Friday, January 9, 2009

Advice for Day 99: Unemployment is a state of mind

My 100 days are up. I'm officially living in that scary world of no health insurance with only the faint Obama-colored glimmer of hope for universal health care in my future.

But honestly my lack of health insurance isn't what is freaking me out. It is my lack of life insurance; lack of foresight about what I want my life to look like.

100 days ago i told myself i just needed a gulp of faith to wash away the shiver of fear. That gulp of faith fueled my way to Chicago but I'm afraid, I'm not sure if I have enough of the magic confidence elixir left to get me through actually living a life in Chicago.

But then again i remember my journalism yoda telling me to just fake confidence like it's my job, because right now it is. Unemployment is really just a state of mind that only influences the real world if you let it.

So my red hair may be fading, my confidence a little weak but my hair still glows in the red and a stiff drink of faith is lined up at the bar around the corner.

To see me tackle unemployment in the "big city," check out my new blog at www.bigchitownliving.blogspot.com.

Saturday, January 3, 2009

Advice for Day 93: Careers End, Careers Begin

With this year's glowing ball inevitably smashing into '09, came not only headaches of hangover's future and blurred facebook pictures to be untagged but also the sloshed start of my new career in Chicago and the sober stop of my father's 36-year-long career with his appraisal company. Both are to be expected, but i never realized how important his end would be to my beginning.

My father is a man of his generation, a man of good hard work, a man whose life for better or worse was often defined his job. My father is also no fool and knew that he could not escape the gentrification of the old boy's club type private companies; he knew that even after 36 years, he could still be replaced by someone 36 years younger who would work for half of what he had rightfully earned; he knew loyalty, dedication and missed piano recitals does not equate to a steady job in a shaky economy. And he was right. On Jan. 1st he was "laid off" with 4 weeks of insurance and 10 weeks severance pay.

And a day later, he sat in his home office, smoking his pipe drinking Powers Whiskey and packing up his office supplies to ship to Chicago with his daughter.

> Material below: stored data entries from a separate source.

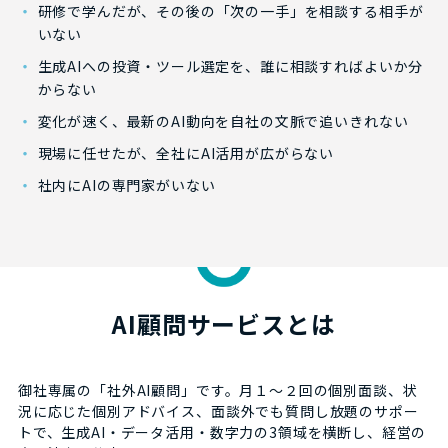
・
研修で学んだが、その後の「次の一手」を相談する相手が
いない
・
生成AIへの投資・ツール選定を、誰に相談すればよいか分
からない
・
変化が速く、最新のAI動向を自社の文脈で追いきれない
・
現場に任せたが、全社にAI活用が広がらない
・
社内にAIの専門家がいない
AI顧問サービスとは
御社専属の「社外AI顧問」です。月１〜２回の個別面談、状
況に応じた個別アドバイス、面談外でも質問し放題のサポー
トで、生成AI・データ活用・数字力の3領域を横断し、経営の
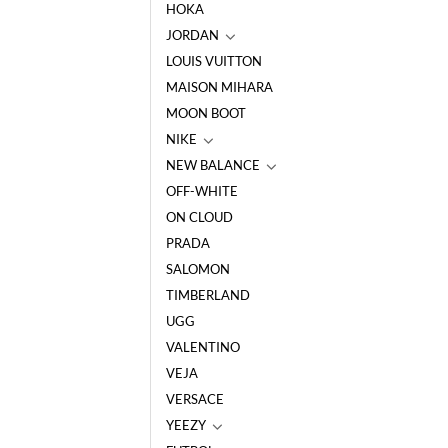
HOKA
JORDAN
LOUIS VUITTON
MAISON MIHARA
MOON BOOT
NIKE
NEW BALANCE
OFF-WHITE
ON CLOUD
PRADA
SALOMON
TIMBERLAND
UGG
VALENTINO
VEJA
VERSACE
YEEZY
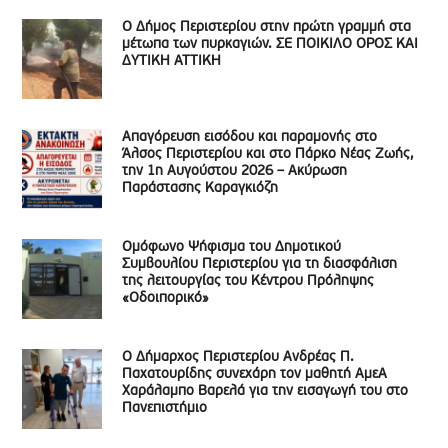
Ο Δήμος Περιστερίου στην πρώτη γραμμή στα
μέτωπα των πυρκαγιών. ΣΕ ΠΟΙΚΙΛΟ ΟΡΟΣ ΚΑΙ
ΔΥΤΙΚΗ ΑΤΤΙΚΗ
Απαγόρευση εισόδου και παραμονής στο
Άλσος Περιστερίου και στο Πάρκο Νέας Ζωής,
την 1η Αυγούστου 2026 – Ακύρωση
Παράστασης Καραγκιόζη
Ομόφωνο Ψήφισμα του Δημοτικού
Συμβουλίου Περιστερίου για τη διασφάλιση
της λειτουργίας του Κέντρου Πρόληψης
«Οδοιπορικό»
Ο Δήμαρχος Περιστερίου Ανδρέας Π.
Παχατουρίδης συνεχάρη τον μαθητή ΑμεΑ
Χαράλαμπο Βαρελά για την εισαγωγή του στο
Πανεπιστήμιο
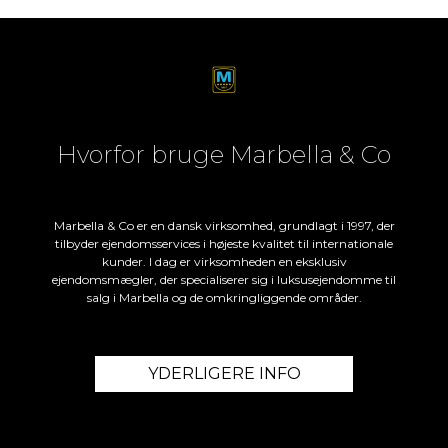
Hvorfor bruge Marbella & Co
Marbella & Co er en dansk virksomhed, grundlagt i 1997, der
tilbyder ejendomsservices i højeste kvalitet til internationale
kunder. I dag er virksomheden en eksklusiv
ejendomsmægler, der specialiserer sig i luksusejendomme til
salg i Marbella og de omkringliggende områder.
YDERLIGERE INFO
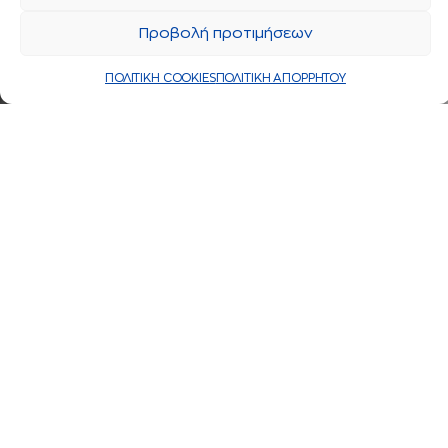
Προβολή προτιμήσεων
ΠΟΛΙΤΙΚΗ COOKIES
ΠΟΛΙΤΙΚΗ ΑΠΟΡΡΗΤΟΥ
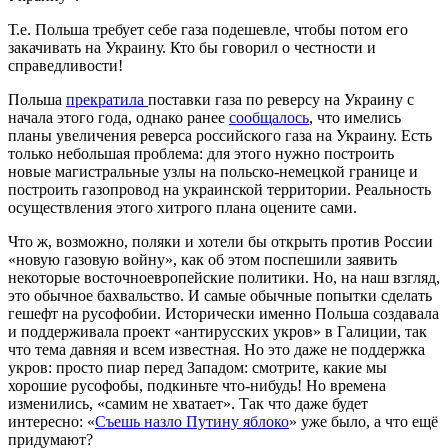
Т.е. Польша требует себе газа подешевле, чтобы потом его
закачивать на Украину. Кто бы говорил о честности и
справедливости!
Польша
прекратила
поставки газа по реверсу на Украину с
начала этого года, однако ранее
сообщалось
, что имелись
планы увеличения реверса российского газа на Украину. Есть
только небольшая проблема: для этого нужно построить
новые магистральные узлы на польско-немецкой границе и
построить газопровод на украинской территории. Реальность
осуществления этого хитрого плана оцените сами.
Что ж, возможно, поляки и хотели бы открыть против России
«новую газовую войну», как об этом поспешили заявить
некоторые восточноевропейские политики. Но, на наш взгляд,
это обычное бахвальство. И самые обычные попытки сделать
гешефт на русофобии. Исторически именно Польша создавала
и поддерживала проект «антирусских укров» в Галиции, так
что тема давняя и всем известная. Но это даже не поддержка
укров: просто пиар перед Западом: смотрите, какие мы
хорошие русофобы, подкиньте что-нибудь! Но времена
изменились, «самим не хватает». Так что даже будет
интересно: «
Съешь назло Путину яблоко
» уже было, а что ещё
придумают?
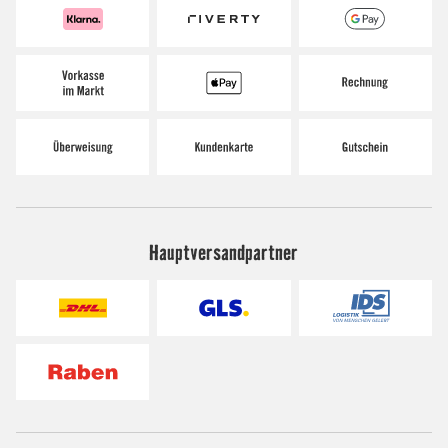
Hauptversandpartner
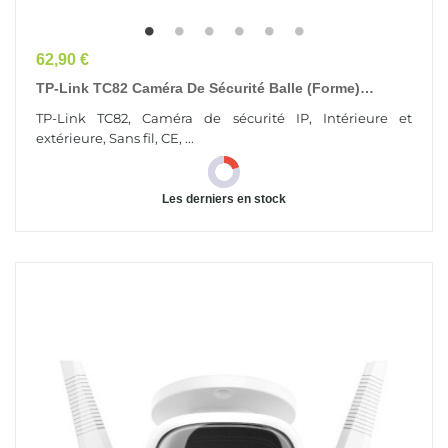
Prix
62,90 €
TP-Link TC82 Caméra De Sécurité Balle (forme)
Caméra De Sécurité IP Intérieure Et Extérieure 2304...
TP-Link TC82, Caméra de sécurité IP, Intérieure et
extérieure, Sans fil, CE, ...
Les derniers en stock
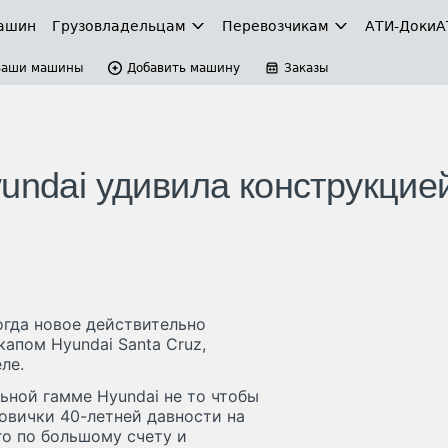
ашин
Грузовладельцам
Перевозчикам
АТИ-Доки
А
Ваши машины
Добавить машину
Заказы
undai удивила конструкцие
огда новое действительно
капом Hyundai Santa Cruz,
ле.
льной гамме Hyundai не то чтобы
зовички 40-летней давности на
го по большому счету и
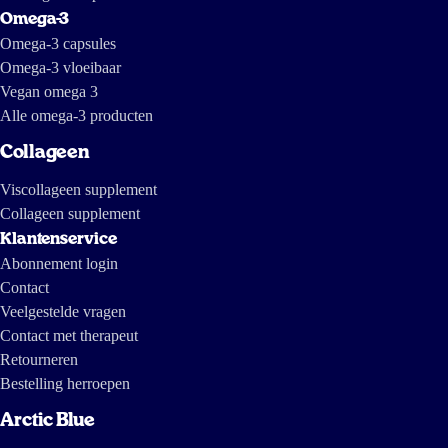
Omega-3
Omega-3 capsules
Omega-3 vloeibaar
Vegan omega 3
Alle omega-3 producten
Collageen
Viscollageen supplement
Collageen supplement
Klantenservice
Abonnement login
Contact
Veelgestelde vragen
Contact met therapeut
Retourneren
Bestelling herroepen
Arctic Blue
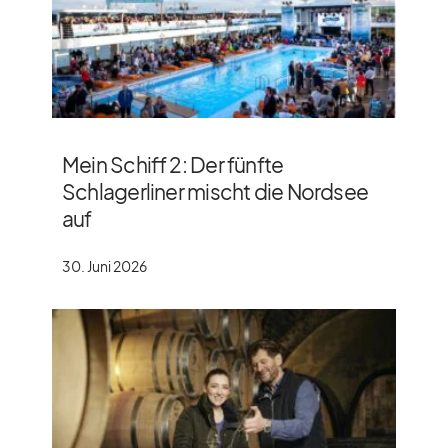
Mein Schiff 2: Der fünfte
Schlagerliner mischt die Nordsee
auf
30. Juni 2026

He was calm and looked happy, not glazed over whiskey happy, but moving-on-without-regret happy. According to my mother for the past decade or so, most Mondays she would hear a muttered but conclusive "I quit" come from the shower where my father was contemplating his work week. But he didn't quit; he continued to provide for his family the only way a middle class white collar man knows how, by listening to Rush Limbaugh in the car on the way to work and having a glass of Powers after work. He managed until the clock ran out and that shiny fragile ball came crashing down into '09.

But like all things inevitable- the falling ball of new year's eve, the hangovers of new year's day and the start and stop of new careers- he, we, managed and will manage with a little talk radio, a little more whiskey and a lot of hokey family love.